2025年4月より、省エネ基準がほぼ全ての建物において義務化されることが決まっている。

これは一般住宅も例に漏れずということで、2025年には断熱等級4が必須となり、国の指針では2030年には等級5を義務化としたいところのようだ。等級5というのはいわゆるZEH水準であり、等級4と比較するとやはり断熱材、サッシの性能をワンランク、ツーランク上げていかないと達成できないかな~。窓の数や大きさ、建物形状にもよりますが。

高性能な断熱材を大量に貼り付けて高断熱住宅完成!みたいな世の中ですが、軒を深くしようだとか、小屋裏空間の容積を増やそうとか、どの方角に向けてどのような窓を作ろうとか、そういったところから建築的解決を図るのが本来の省エネの入口であって、軒も無く、南向き大開口(敷地条件によってはたまに西向き大開口なども見かけますが)、直射日光ガンガンでも高性能サッシと断熱材で大丈夫!みたいなのってどうなのと思ってしまいます。
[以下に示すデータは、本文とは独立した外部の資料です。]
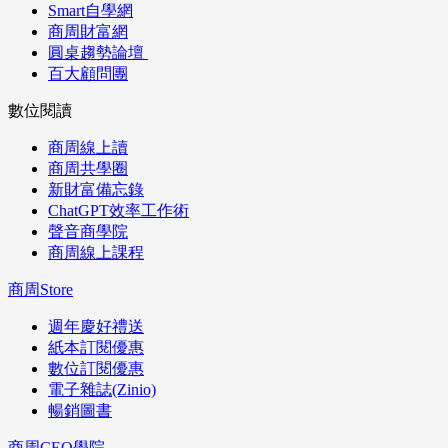
Smart自學網
商周財富網
圓桌趨勢論壇
百大顧問團
數位閱讀
商周線上讀
商周共學圈
新財富備忘錄
ChatGPT效率工作術
聲音商學院
商周線上課程
商周Store
週年慶好禮送
紙本訂閱優惠
數位訂閱優惠
電子雜誌(Zinio)
暢銷圖書
商周CEO學院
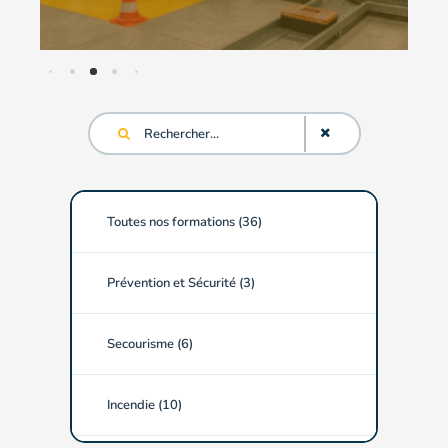
Toutes nos formations (
36
)
Prévention et Sécurité (
3
)
Secourisme (
6
)
Incendie (
10
)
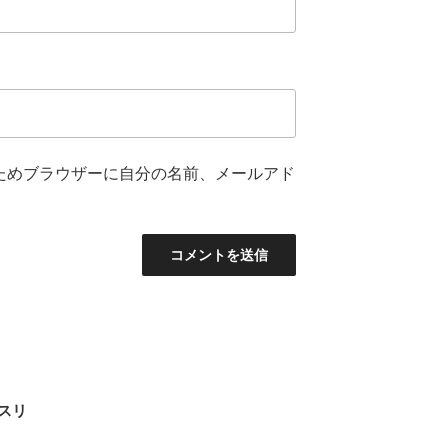
ためブラウザーに自分の名前、メールアド
スリ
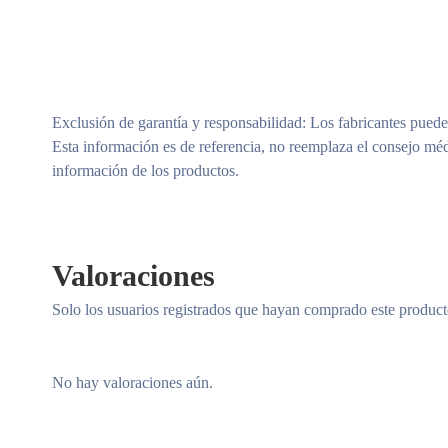
Exclusión de garantía y responsabilidad
: Los fabricantes puede
Esta información es de referencia, no reemplaza el consejo méd
información de los productos.
Valoraciones
Solo los usuarios registrados que hayan comprado este produc
No hay valoraciones aún.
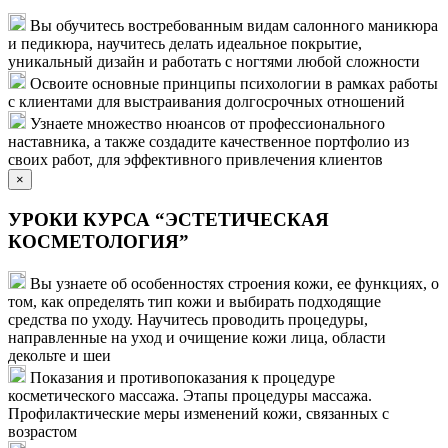
Вы обучитесь востребованным видам салонного маникюра
и педикюра, научитесь делать идеальное покрытие,
уникальный дизайн и работать с ногтями любой сложности
Освоите основные принципы психологии в рамках работы
с клиентами для выстраивания долгосрочных отношений
Узнаете множество нюансов от профессионального
наставника, а также создадите качественное портфолио из
своих работ, для эффективного привлечения клиентов
×
УРОКИ КУРСА “ЭСТЕТИЧЕСКАЯ
КОСМЕТОЛОГИЯ”
Вы узнаете об особенностях строения кожи, ее функциях, о
том, как определять тип кожи и выбирать подходящие
средства по уходу. Научитесь проводить процедуры,
направленные на уход и очищение кожи лица, области
декольте и шеи
Показания и противопоказания к процедуре
косметического массажа. Этапы процедуры массажа.
Профилактические меры изменений кожи, связанных с
возрастом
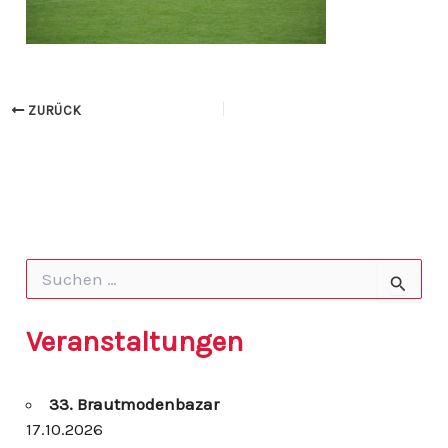
ZURÜCK
S
u
c
h
Veranstaltungen
e
n
n
33. Brautmodenbazar
a
c
17.10.2026
h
法律だから仕方ないのと、サッシ性能や断熱材ももちろん重要ではあるんですが。※断熱性能が高いこと自体はいいことです、計画を蔑ろにしても、とにかく断熱性能の高い建材でカバーできるよねみたいな風潮がどうなのという意味です

お寺をイメージしてもらうとなんとなくわかりやすいかと思いますが、大きな屋根に深い軒、これだけでも内部空間の環境はずいぶん安定します。太陽光の直接的な影響を抑えるのと、小屋裏空間が断熱層として働いているためです。そんなことを考えていたら、昔の家って縁側がある家が多いですが、もしかして縁側って木製サッシや外壁の断熱性能の低さを補うための断熱層だったのではないかなどと妄想してしまいました。

これからは法律的にも社会的にも断熱性能、省エネ性能の意識はさらに高まっていくでしょうが、建材の性能頼りではなく、まずは建築的配慮を意識した設計を忘れず邁進していきたいものです。